Siendo honesta, no solo se trataba de seguridad económica, de tener “por si acaso”. También acumulaba porque quería convencerme de que yo era cierta clase de persona. Tener esos libros en mi biblioteca significa que soy culta. Tener muchas libretas y plumas significa que estoy lista para escribir más y mejor. Soltar esos zapatos o esas bolsas significaba admitir que había gastado 600+ pesos sin pensar.

Pero llegó el momento en que tuve que aceptar que aferrarme a las cosas jamás iba a convertirme en cierta clase de persona, y que tampoco me iba a devolver lo que invertí en ellas. De hecho, yo seguía gastando en cada una de esas posesiones. Quizá ya no me costaban dinero, pero sí me costaban espacio, tiempo, y energía. Mi casa estaba llena de cosas que me recordaban todo aquello que yo no era (pero que alguien me decía que yo “debía ser”) y encima de todo tenía que invertir mi tiempo en mantener todo limpio y ordenado.

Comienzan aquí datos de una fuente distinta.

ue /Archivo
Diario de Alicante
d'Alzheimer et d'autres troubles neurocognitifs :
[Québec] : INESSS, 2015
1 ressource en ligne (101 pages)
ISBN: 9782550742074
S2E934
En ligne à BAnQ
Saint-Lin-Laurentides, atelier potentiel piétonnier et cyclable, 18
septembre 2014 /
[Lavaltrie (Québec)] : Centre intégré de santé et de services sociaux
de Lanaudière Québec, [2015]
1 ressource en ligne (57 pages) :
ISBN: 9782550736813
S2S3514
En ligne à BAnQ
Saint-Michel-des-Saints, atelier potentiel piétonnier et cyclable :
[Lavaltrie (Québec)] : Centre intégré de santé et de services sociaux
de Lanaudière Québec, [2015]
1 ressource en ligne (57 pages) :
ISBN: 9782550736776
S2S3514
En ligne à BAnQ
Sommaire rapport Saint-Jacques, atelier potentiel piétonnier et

Así que empecé a soltar. Me armé de valor y con la ayuda de mi esposo busqué un nuevo hogar para aquellas cosas que simplemente estaban de más. La mayoría las regalé (soy terrible para vender). Poco a poco las cosas fueron disminuyendo y el espacio vacío creciendo. Espacio que me permitió disfrutar de las cosas que realmente servían un propósito específico en mi vida.

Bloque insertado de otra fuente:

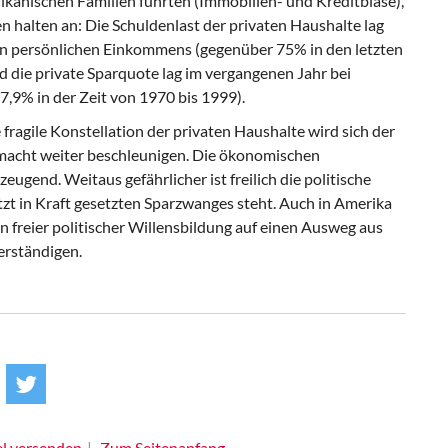
kanischen Familien führten (Immobilien- und Kreditblase),
n halten an: Die Schuldenlast der privaten Haushalte lag
n persönlichen Einkommens (gegenüber 75% in den letzten
d die private Sparquote lag im vergangenen Jahr bei
7,9% in der Zeit von 1970 bis 1999).
 fragile Konstellation der privaten Haushalte wird sich der
acht weiter beschleunigen. Die ökonomischen
ugend. Weitaus gefährlicher ist freilich die politische
jetzt in Kraft gesetzten Sparzwanges steht. Auch in Amerika
h in freier politischer Willensbildung auf einen Ausweg aus
erständigen.
el versenden
Zum Seitenanfang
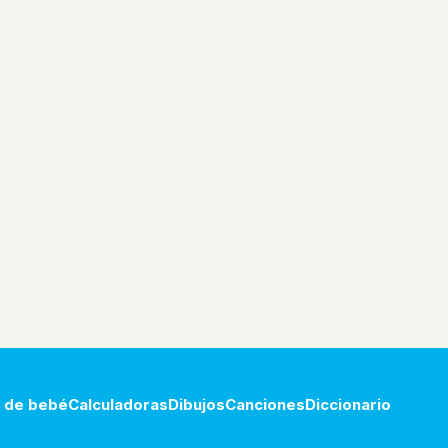
 de bebé
Calculadoras
Dibujos
Canciones
Diccionario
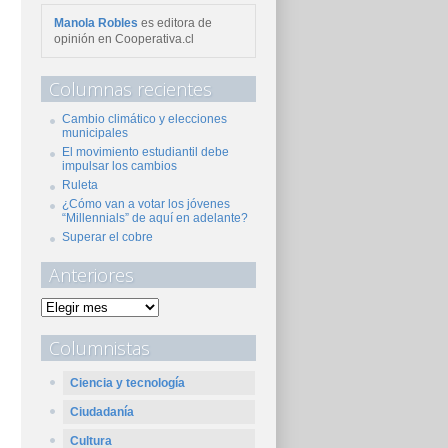
Manola Robles
es editora de
opinión en Cooperativa.cl
Columnas recientes
Cambio climático y elecciones
municipales
El movimiento estudiantil debe
impulsar los cambios
Ruleta
¿Cómo van a votar los jóvenes
“Millennials” de aquí en adelante?
Superar el cobre
Anteriores
Columnistas
Ciencia y tecnología
Ciudadanía
Cultura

Pero eso era solo el principio. No tenía idea de que, tan solo en unos meses, Uriel y yo estaríamos empacando en cuatro maletas todo lo que nos quedaba. En noviembre de 2017 nos mudamos a Guatemala y lo único que dejamos atrás fue una caja de libros que (espero) poco a poco nos seguirá.

Lo que empezó como un arranque de desesperación en contra del desorden se convirtió en lo que necesitábamos para tener libertad de abrir nuestras manos y soltar las cosas que teníamos que soltar para que nuestras vidas cambiaran por completo.

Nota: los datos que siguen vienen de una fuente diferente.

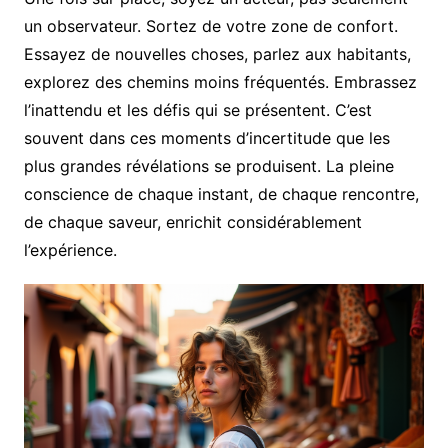
un observateur. Sortez de votre zone de confort.
Essayez de nouvelles choses, parlez aux habitants,
explorez des chemins moins fréquentés. Embrassez
l’inattendu et les défis qui se présentent. C’est
souvent dans ces moments d’incertitude que les
plus grandes révélations se produisent. La pleine
conscience de chaque instant, de chaque rencontre,
de chaque saveur, enrichit considérablement
l’expérience.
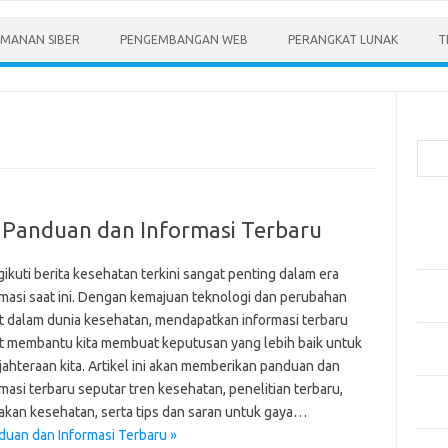
MANAN SIBER
PENGEMBANGAN WEB
PERANGKAT LUNAK
T
Cari
Pos-
: Panduan dan Informasi Terbaru
Menen
Anda
ikuti berita kesehatan terkini sangat penting dalam era
Memb
rmasi saat ini. Dengan kemajuan teknologi dan perubahan
Pert
t dalam dunia kesehatan, mendapatkan informasi terbaru
Meng
t membantu kita membuat keputusan yang lebih baik untuk
Diper
jahteraan kita. Artikel ini akan memberikan panduan dan
masi terbaru seputar tren kesehatan, penelitian terbaru,
Meng
jakan kesehatan, serta tips dan saran untuk gaya…
Priba
duan dan Informasi Terbaru »
Mobil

Nuestra casa en México nos encantaba y disfrutamos mucho nuestro tiempo allá. Pero nuestro pequeño apartamento en Guatemala, con mucho menos espacio y muchas menos cosas, es el lugar donde debemos estar ahora… y, sí, también nos encanta.

Este es el lugar donde mi esposo aprendió a depender de Dios y no de un sueldo, no solo en teoría sino también en la práctica. El lugar donde aprendimos a abrir nuestra puerta y compartir lo poco o mucho que tenemos con nuestro prójimo. El lugar donde hemos visto a nuestro hijo crecer en mi vientre y donde ahora lo vemos dar sus primeros pasos.

El minimalismo me ayudó a aplicar lo que la Biblia siempre ha enseñado: no debo hacer tesoros en la tierra.

Despejar nuestro entorno y eliminar mucho de aquello que simplemente nos está entreteniendo y ayudando a ignorar a nuestro raquítico ser interior es un excelente ejercicio. Dejar de invertir tanto dinero, tiempo, y energía en las cosas materiales nos libera para invertir todos esos recursos en lo eterno.

Y hace de la limpieza un trabajo mucho más sencillo. Eso nunca está demás.